What is Autoregression?

Under the hood, an LLM is a statistical prediction model that is trained to generate a completion for a given text of any (practical) length. We can say that an LLM is a function that accepts text up to a pre-defined length (a context) and outputs a single token out of a pre-defined vocabulary. Once it has generated a new token, it feeds it back into its input context, and generates the next one, and so on and so forth, until something tells it to stop, thus generating (hopefully) coherent sentences, paragraphs, and pages of text.
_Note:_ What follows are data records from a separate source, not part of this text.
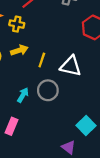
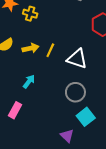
yellow arrow: (19, 50) -> (31, 48), moved
gray circle: (48, 90) -> (75, 92), moved

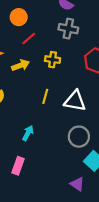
yellow cross: (30, 14) -> (53, 60), moved
yellow arrow: (31, 48) -> (21, 65), moved

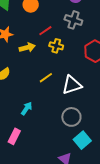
red line: (29, 38) -> (45, 31), moved
yellow line: (45, 96) -> (46, 78), turned 32
white triangle: (75, 101) -> (72, 85), turned -35

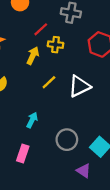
yellow arrow: (27, 47) -> (33, 56), moved, turned -42
gray circle: (71, 117) -> (67, 140), moved

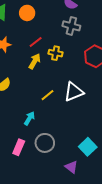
red line: (41, 29) -> (36, 42), moved
yellow line: (49, 82) -> (47, 95), moved
gray circle: (67, 140) -> (45, 143), moved

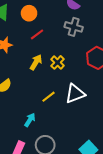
red line: (36, 42) -> (37, 34), moved
yellow cross: (56, 53) -> (58, 62), moved, turned 32

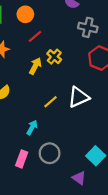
gray cross: (74, 27) -> (88, 27), moved
yellow cross: (58, 62) -> (54, 57), moved

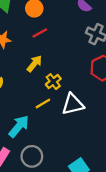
yellow cross: (54, 57) -> (53, 82), moved
cyan arrow: (32, 127) -> (19, 126), size x1.5

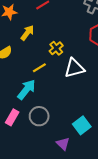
yellow arrow: (34, 64) -> (27, 33), moved
yellow line: (43, 103) -> (39, 68), moved

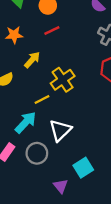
yellow cross: (56, 48) -> (63, 80), size x1.5
white triangle: (74, 68) -> (60, 130), moved, turned -35

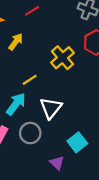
yellow cross: (63, 80) -> (62, 58), moved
For a deeper walkthrough of this process, see our recent post on autoregression.

Convergent or Divergent?

What LeCun is saying, then, can be unpacked as follows.
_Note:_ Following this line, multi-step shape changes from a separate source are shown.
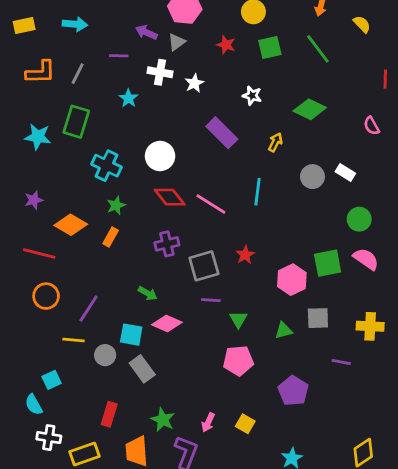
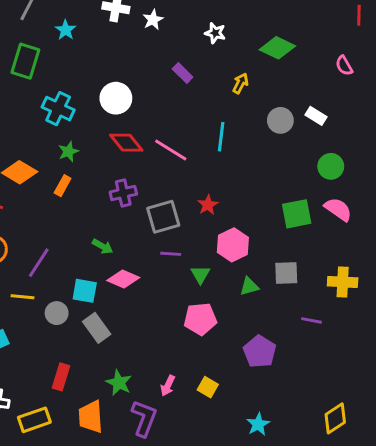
cyan star: (128, 98) -> (65, 30), moved
purple rectangle: (222, 133) -> (183, 73), size x0.6
pink hexagon: (292, 280) -> (233, 245), moved

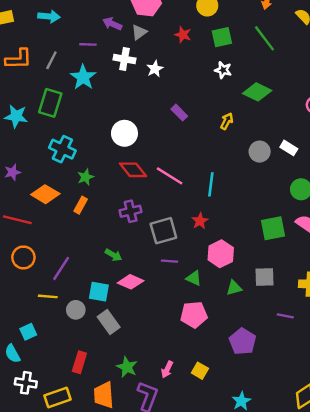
cyan star: (65, 30) -> (83, 77), size x1.5
white star: (215, 33) -> (223, 70), moved
cyan cross: (58, 109) -> (62, 149), moved
cyan line: (221, 137) -> (211, 184), moved
green triangle: (200, 275) -> (194, 278), turned -35

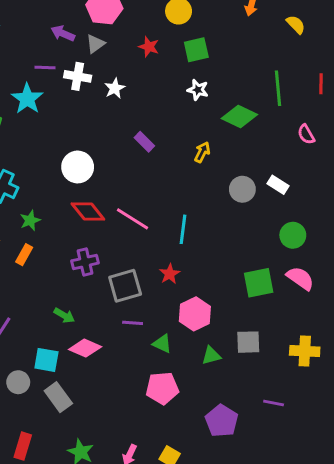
green line: (264, 38) -> (278, 88), moved, turned 32
purple line: (88, 44) -> (45, 68), moved
purple line: (285, 316) -> (274, 403), moved

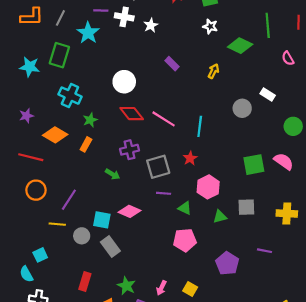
gray circle: (242, 189) -> (242, 108), moved
green circle: (293, 235) -> (293, 126), moved
green arrow: (64, 315) -> (113, 174), moved

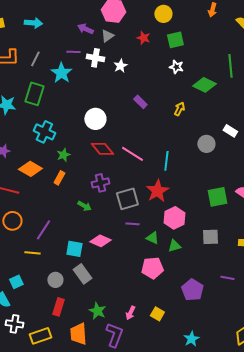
red star: (190, 158) -> (157, 191), size x1.6
green triangle: (220, 217) -> (174, 246), moved
gray circle: (82, 236) -> (55, 280), moved

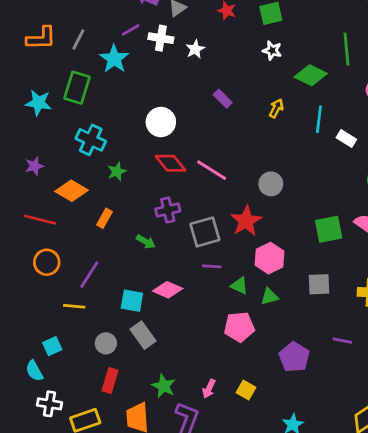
purple line: (73, 52) -> (131, 30), turned -32
gray circle: (206, 144) -> (271, 184), moved
cyan line: (166, 161) -> (319, 119), moved
orange rectangle: (59, 178) -> (104, 218), moved

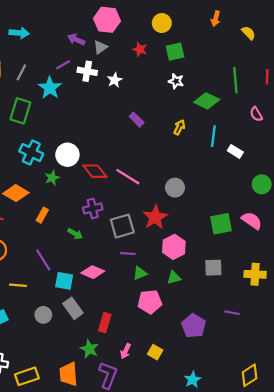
white circle: (161, 122) -> (67, 155), moved
purple line: (89, 275) -> (43, 260), moved, turned -65
green triangle: (239, 286) -> (140, 273), moved, turned -48
red rectangle: (110, 380) -> (105, 323), moved

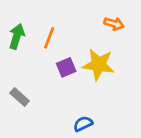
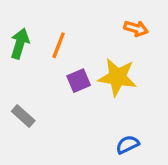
blue semicircle: (83, 124) -> (127, 145), moved

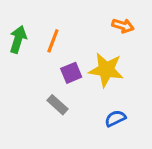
gray rectangle: (23, 116) -> (58, 105), moved
blue semicircle: (127, 145) -> (115, 118), moved

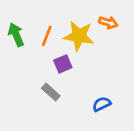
green arrow: (18, 39) -> (16, 35), turned -40
yellow star: (106, 70) -> (79, 36), moved

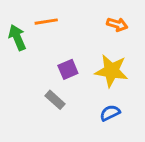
orange line: (47, 36) -> (46, 22), moved, turned 60
yellow star: (79, 36) -> (111, 71), moved

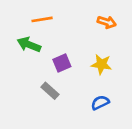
green arrow: (17, 37) -> (29, 45), moved, turned -45
yellow star: (111, 71) -> (101, 64), size x0.7

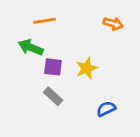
purple square: (62, 63) -> (53, 67), moved, turned 30
yellow star: (101, 64) -> (87, 68), moved, turned -30

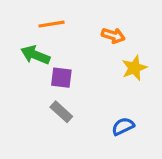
orange arrow: (113, 24) -> (113, 35), moved
yellow star: (87, 68) -> (134, 68), moved

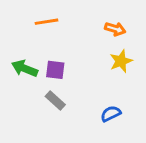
orange arrow: (113, 35) -> (115, 29), moved
green arrow: (35, 55) -> (25, 68), moved

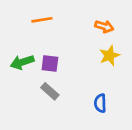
green arrow: (25, 68) -> (22, 62), turned -40
blue semicircle: (111, 114) -> (100, 103), turned -66

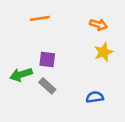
green arrow: (22, 62) -> (21, 75), moved
blue semicircle: (100, 103) -> (95, 97), turned 84

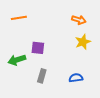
orange line: (40, 18) -> (19, 18), moved
gray rectangle: (47, 86) -> (42, 76), moved, turned 64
  1. Given the set C of all completions of length N (tokens),
  2. Given the subset A ⊂ C of all "acceptable" completions within C (A = C - U, where U ⊂ C is the subset of unacceptable completions)
  3. Let Ci be the completion we are now generating, token by token. Assume that Ci currently contains K<N completed tokens such that Ci is (still) an acceptable completion (Ci ∈ A)
  4. Suppose some independent constant E (for error) as the probability of generating the next token such that it causes Ci to diverge and become unacceptable (Ci ⊂ U)
  5. Then, generating the next token of Ci at K+1 is (1-E) likely to maintain the acceptability of Ci as a valid and correct completion
  6. Likewise, generating all remaining tokens R = N - K such that Ci stays acceptable has the probability of (1-E)^R

In Simpler Terms

If we always have, say, a 99% chance to generate a single next token such that the completion stays acceptable, then generating 100 next tokens brings our chance down to 0.99^100, or roughly 36%. If we generate 1,000 tokens, then by this logic there is a 0.0004% chance that our final completion is acceptable!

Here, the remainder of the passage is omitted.